The strong car sales data complements what we’ve learnt from the release of the minutes of the July meeting of the Reserve Bank board this morning. The more detailed minutes supported the thrust of the post -meeting statement from Governor Glenn Stevens on July 3 which dampened much of the near hysterical bidding on the number of rate cuts to come in Australia:

“Domestically, members noted that the March quarter national accounts data implied that the economy had had more momentum since mid 2011 than had previously been indicated. Recent data suggested that growth had probably slowed a little from that reported for the first quarter to be around trend pace. Mining investment had been a little stronger than had been expected, and members noted that growth in much of the non-resource economy had remained modest, particularly in those industries under pressure from the high exchange rate and the weakness in the housing sector. The measured strength of consumption growth in the March quarter was at odds with a number of partial indicators for that period, but consumption was being supported by a favourable labour market and recent liaison had a firmer tone.”

“Liaison” is the RBA’s extensive program of business consultation to ensure it knows what’s going on in the real economy. “Members noted that indications were that inflationary pressures overall remained contained, notwithstanding the evidence of somewhat stronger economic growth over the past few quarters. In part, this was likely to reflect the still high level of the exchange rate and a softening in global prices, in particular for oil and other commodities. The weak conditions in parts of the economy for most of the past year – such as retailing and housing – also appeared to have played a role. Members observed that there was also tentative evidence that productivity growth had picked up over this period.”

Oops, that last sentence isn’t very helpful to the “productivity debate”. Also bear in mind the bank’s comments about inflation. Remarkably, Eurozone inflation numbers overnight showed that despite many parts of Europe being in a near-depression, inflation there, at 2.4%, is higher than it is here in Australia.

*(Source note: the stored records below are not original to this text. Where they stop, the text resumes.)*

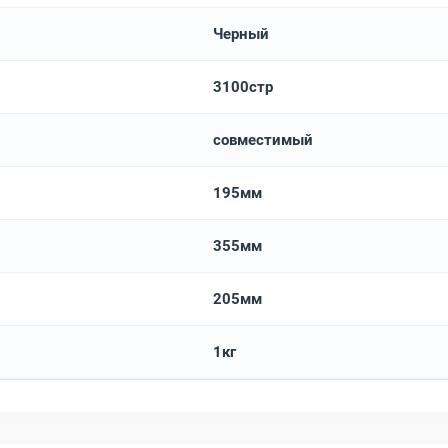
Черный
3100стр
совместимый
195мм
355мм
205мм
1кг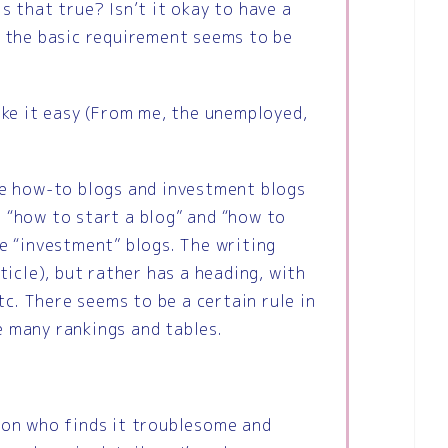
Is that true? Isn’t it okay to have a
t the basic requirement seems to be
take it easy (From me, the unemployed,
the how-to blogs and investment blogs
 “how to start a blog” and “how to
re “investment” blogs. The writing
rticle), but rather has a heading, with
c. There seems to be a certain rule in
e many rankings and tables.
rson who finds it troublesome and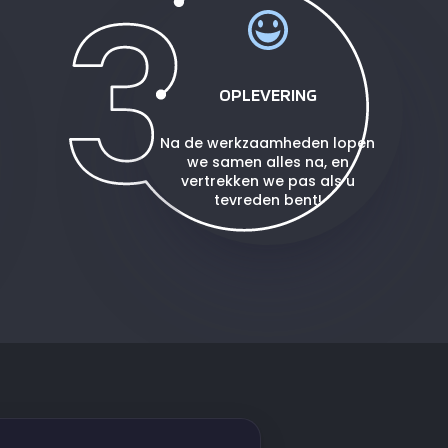
OPLEVERING
Na de werkzaamheden lopen
we samen alles na, en
vertrekken we pas als u
tevreden bent!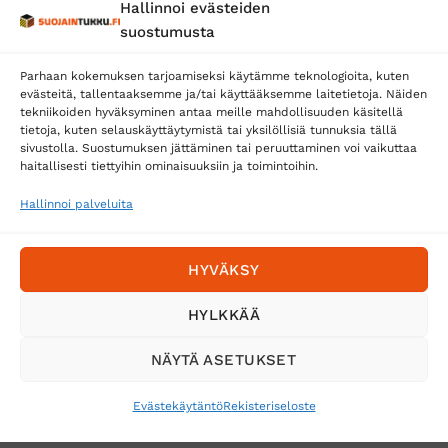
Hallinnoi evästeiden
Posti
suostumusta
Matkahuolto
Parhaan kokemuksen tarjoamiseksi käytämme teknologioita, kuten
Postnord
evästeitä, tallentaaksemme ja/tai käyttääksemme laitetietoja. Näiden
tekniikoiden hyväksyminen antaa meille mahdollisuuden käsitellä
tietoja, kuten selauskäyttäytymistä tai yksilöllisiä tunnuksia tällä
sivustolla. Suostumuksen jättäminen tai peruuttaminen voi vaikuttaa
Tilaa uutiskirje ja saat erikoisalennuksia
haitallisesti tiettyihin ominaisuuksiin ja toimintoihin.
sähköpostiisi
Hallinnoi palveluita
HYVÄKSY
HYLKKÄÄ
NÄYTÄ ASETUKSET
Evästekäytäntö
Rekisteriseloste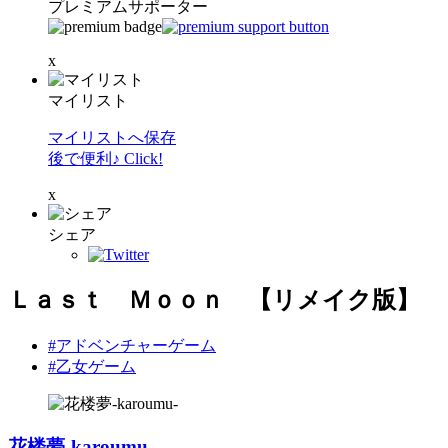
プレミアムサポーター
x
マイリスト
マイリストへ保存
後で便利♪ Click!
x
シェア
Ｌａｓｔ Ｍｏｏｎ 【リメイク版】
#アドベンチャーゲーム
#乙女ゲーム
花楼夢-karoumu-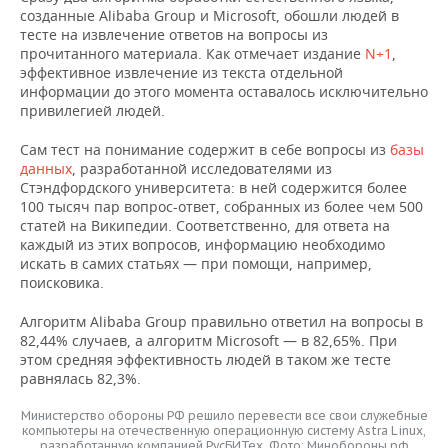
созданные Alibaba Group и Microsoft, обошли людей в
тесте на извлечение ответов на вопросы из
прочитанного материала. Как отмечает издание
N+1
,
эффективное извлечение из текста отдельной
информации до этого момента оставалось исключительно
привилегией людей.
Сам тест на понимание содержит в себе вопросы из
базы
данных
, разработанной исследователями из
Стэндфордского университета: в ней содержится более
100 тысяч пар вопрос-ответ, собранных из более чем 500
статей на Википедии. Соответственно, для ответа на
каждый из этих вопросов, информацию необходимо
искать в самих статьях — при помощи, например,
поисковика.
Алгоритм Alibaba Group правильно ответил на вопросы в
82,44% случаев, а алгоритм Microsoft — в 82,65%. При
этом средняя эффективность людей в таком же тесте
равнялась 82,3%.
Министерство обороны РФ решило перевести все свои служебные
компьютеры на отечественную операционную систему Astra Linux,
разработанную компанией РусБИТех. Фото: Минобороны.рф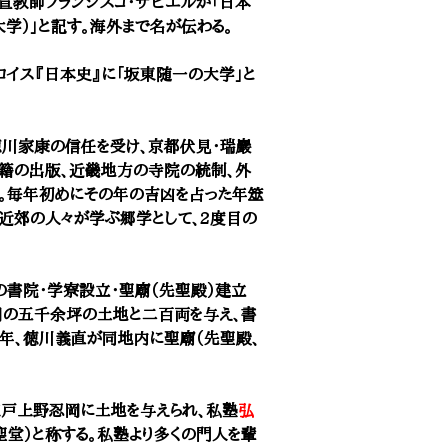
宣教師フランシスコ・ザビエルが「日本
学）」と記す。海外まで名が伝わる。
ロイス『日本史』に「坂東随一の大学」と
徳川家康の信任を受け、京都伏見・瑞巖
籍の出版、近畿地方の寺院の統制、外
る。毎年初めにその年の吉凶を占った年筮
近郊の人々が学ぶ郷学として、2度目の
林家の書院・学寮設立・聖廟（先聖殿）建立
岡の五千余坪の土地と二百両を与え、書
9)年、徳川義直が同地内に聖廟（先聖殿、
江戸上野忍岡に土地を与えられ、私塾
弘
聖堂）と称する。私塾より多くの門人を輩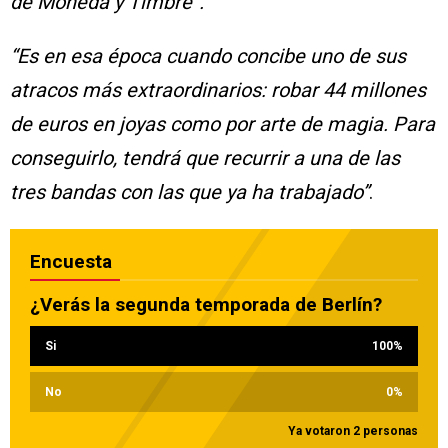
de Moneda y Timbre”.
“Es en esa época cuando concibe uno de sus
atracos más extraordinarios: robar 44 millones
de euros en joyas como por arte de magia. Para
conseguirlo, tendrá que recurrir a una de las
tres bandas con las que ya ha trabajado”
.
Encuesta
¿Verás la segunda temporada de Berlín?
Si
100
%
No
0
%
Ya votaron 2 personas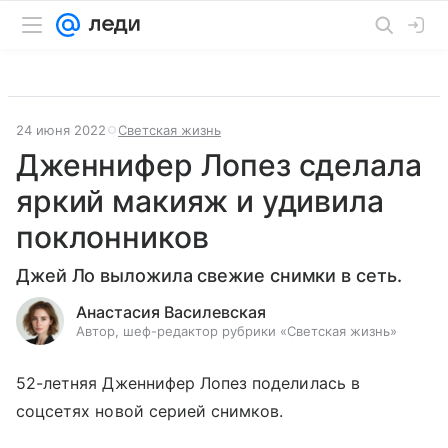
24 июня 2022
Светская жизнь
Дженнифер Лопез сделала
яркий макияж и удивила
поклонников
Джей Ло выложила свежие снимки в сеть.
Анастасия Василевская
Автор, шеф-редактор рубрики «Светская жизнь»
52-летняя Дженнифер Лопез поделилась в
соцсетях новой серией снимков.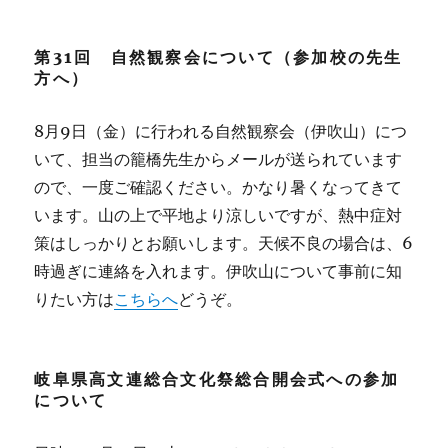
第31回 自然観察会について（参加校の先生
方へ）
8月9日（金）に行われる自然観察会（伊吹山）につ
いて、担当の籠橋先生からメールが送られています
ので、一度ご確認ください。かなり暑くなってきて
います。山の上で平地より涼しいですが、熱中症対
策はしっかりとお願いします。天候不良の場合は、6
時過ぎに連絡を入れます。伊吹山について事前に知
りたい方は
こちらへ
どうぞ。
岐阜県高文連総合文化祭総合開会式への参加
について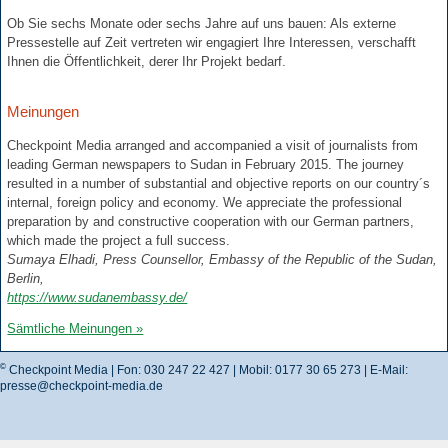
Kosten
Ob Sie sechs Monate oder sechs Jahre auf uns bauen: Als externe
Pressestelle auf Zeit vertreten wir engagiert Ihre Interessen, verschafft
Meinungen
Ihnen die Öffentlichkeit, derer Ihr Projekt bedarf.
Kontakt
Meinungen
Checkpoint Media arranged and accompanied a visit of journalists from
Impressum
leading German newspapers to Sudan in February 2015. The journey
resulted in a number of substantial and objective reports on our country´s
internal, foreign policy and economy. We appreciate the professional
Datenschutz
preparation by and constructive cooperation with our German partners,
which made the project a full success.
Sumaya Elhadi, Press Counsellor, Embassy of the Republic of the Sudan,
Berlin,
https://www.sudanembassy.de/
Sämtliche Meinungen »
©
Checkpoint Media | Fon: 030 247 22 427 | Mobil: 0177 30 65 273 | E-Mail:
presse@checkpoint-media.de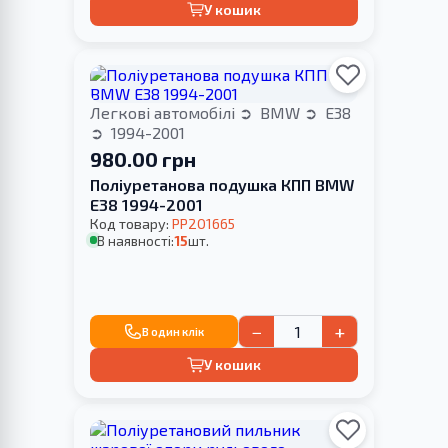
У кошик
Легкові автомобілі
BMW
E38
1994-2001
980.00 грн
Поліуретанова подушка КПП BMW
E38 1994-2001
Код товару:
PP201665
В наявності:
15
шт.
−
+
В один клік
У кошик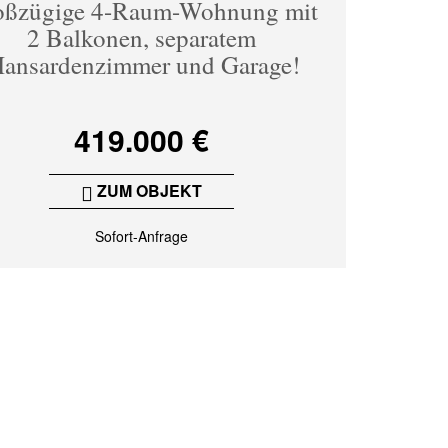
oßzügige 4-Raum-Wohnung mit
2 Balkonen, separatem
ansardenzimmer und Garage!
419.000 €
ZUM OBJEKT
Sofort-Anfrage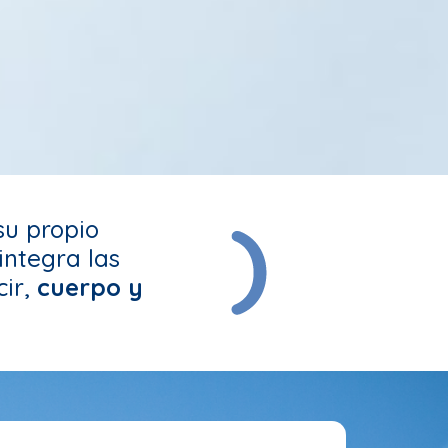
su propio
integra las
cir,
cuerpo y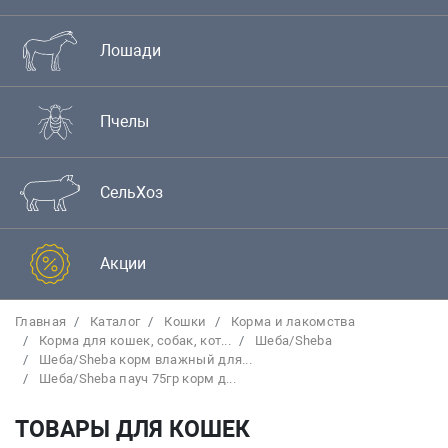
Лошади
Пчелы
СельХоз
Акции
Главная
Каталог
Кошки
Корма и лакомства
Корма для кошек, собак, кот...
Шеба/Sheba
Шеба/Sheba корм влажный для...
Шеба/Sheba пауч 75гр корм д...
ТОВАРЫ ДЛЯ КОШЕК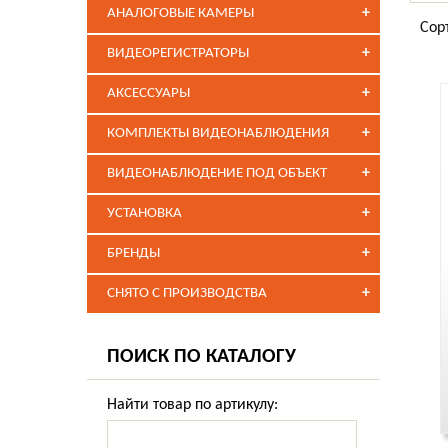
+
АНАЛОГОВЫЕ КАМЕРЫ
Сор
+
ВИДЕОРЕГИСТРАТОРЫ
+
АКСЕССУАРЫ
+
КОМПЛЕКТЫ ВИДЕОНАБЛЮДЕНИЯ
+
ВИДЕОНАБЛЮДЕНИЕ ПОД ОБЪЕКТ
+
УСТАНОВКА
+
БРЕНДЫ
+
СНЯТО С ПРОИЗВОДСТВА
ПОИСК ПО КАТАЛОГУ
Найти товар по артикулу: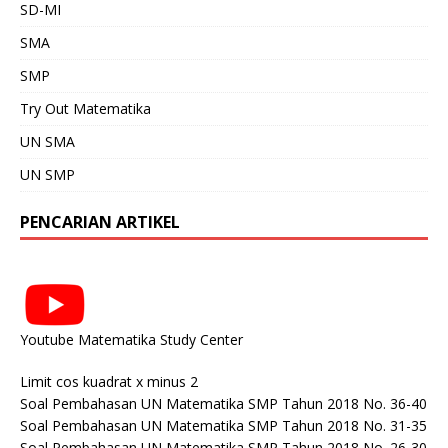
SD-MI
SMA
SMP
Try Out Matematika
UN SMA
UN SMP
PENCARIAN ARTIKEL
Youtube Matematika Study Center
Limit cos kuadrat x minus 2
Soal Pembahasan UN Matematika SMP Tahun 2018 No. 36-40
Soal Pembahasan UN Matematika SMP Tahun 2018 No. 31-35
Soal Pembahasan UN Matematika SMP Tahun 2018 No. 26-30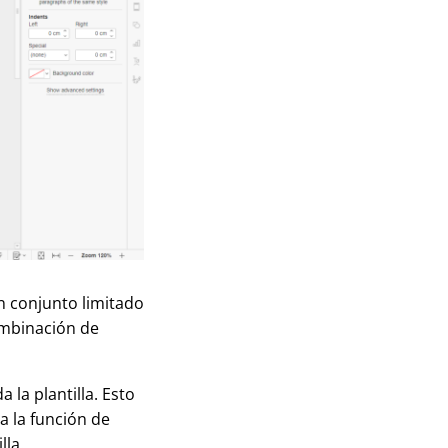
n conjunto limitado
combinación de
 la plantilla. Esto
za la función de
lla.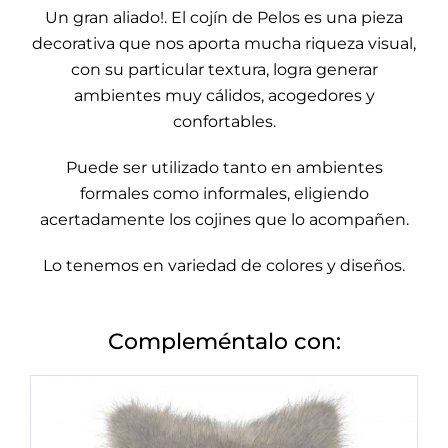
Un gran aliado!. El cojín de Pelos es una pieza
decorativa que nos aporta mucha riqueza visual,
con su particular textura, logra generar
ambientes muy cálidos, acogedores y
confortables.
Puede ser utilizado tanto en ambientes
formales como informales, eligiendo
acertadamente los cojines que lo acompañen.
Lo tenemos en variedad de colores y diseños.
Compleméntalo con:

“Members continued to view it as appropriate for interest rates to be a little below average given evidence of slower global growth and the low rate of inflation in Australia. But with a material easing in monetary policy having occurred over the preceding six months or so, and with recent signs that the domestic economy had a little more momentum than had earlier been indicated, members saw no need for any further adjustment to the cash rate at this meeting.”

So no more “rate cut looms” nonsense from forecasters and the media. And, no “rate rise looms” either because inflation remains under control and the outlook in Europe, China and especially the US isn’t all that flash.